Das Coronavirus hat viele Unternehmen finanziell ins Schwimmen gebracht. Land und Bund rechnen mit einer Vielzahl an Insolvenzanträgen. Kremer Stahltechnik hält sich allerdings noch gut über Wasser. Bloß mit der Idee des Homeoffice haben die Metelener keinen gültigen Vertrag geschlossen. Von Alex Piccin
Dienstag, 31.03.2020, 07:00 Uhr
Veröffentlicht: Dienstag, 31.03.2020, 07:00 Uhr
Das Metelener Unternehmen ist von der Corona-Krise nicht so arg gebeutelt wie andere Betriebe im Kreis Steinfurt oder in NRW. Es hat für seine Mitarbeiter einige Schutzmaßnahmen ergriffen. Ihre Arbeitsplätze weisen einen größeren Abstand zueinander auf als sonst.
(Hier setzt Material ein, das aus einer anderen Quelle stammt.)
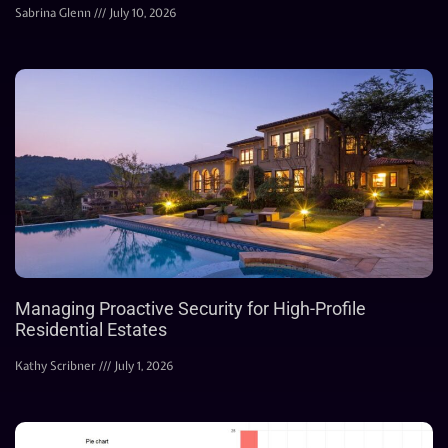
Sabrina Glenn
July 10, 2026
Managing Proactive Security for High-Profile
Residential Estates
Kathy Scribner
July 1, 2026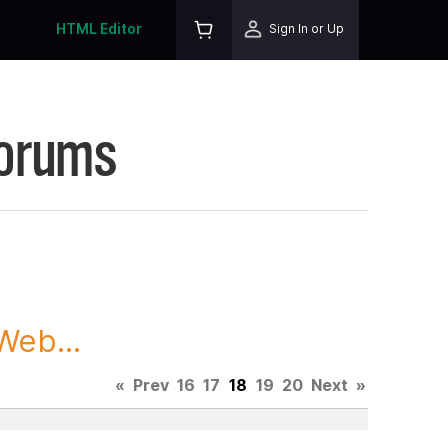
HTML Editor
Sign In or Up
Forums
Web...
«
Prev
16
17
18
19
20
Next
»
Das Metelener Unternehmen ist von der Corona-Krise nicht so arg gebeutelt wie andere Betriebe im Kreis Steinfurt oder in NRW. Es hat für seine Mitarbeiter einige Schutzmaßnahmen ergriffen. Ihre Arbeitsplätze weisen einen größeren Abstand zueinander auf als sonst. Foto: Ansgar Kremer
Viele Betriebe treffen die Auswirkungen der Corona-Krise hart. Die vorübergehenden Schließungen gehen an die finanzielle Substanz, Insolvenzen halten Experten nicht für unwahrscheinlich. Das Metelener Unternehmen Kremer Stahltechnik kommt hingegen verhältnismäßig gut durch diese Zeit. „Wir können noch weitermachen“, betont Geschäftsführer Ansgar Kremer.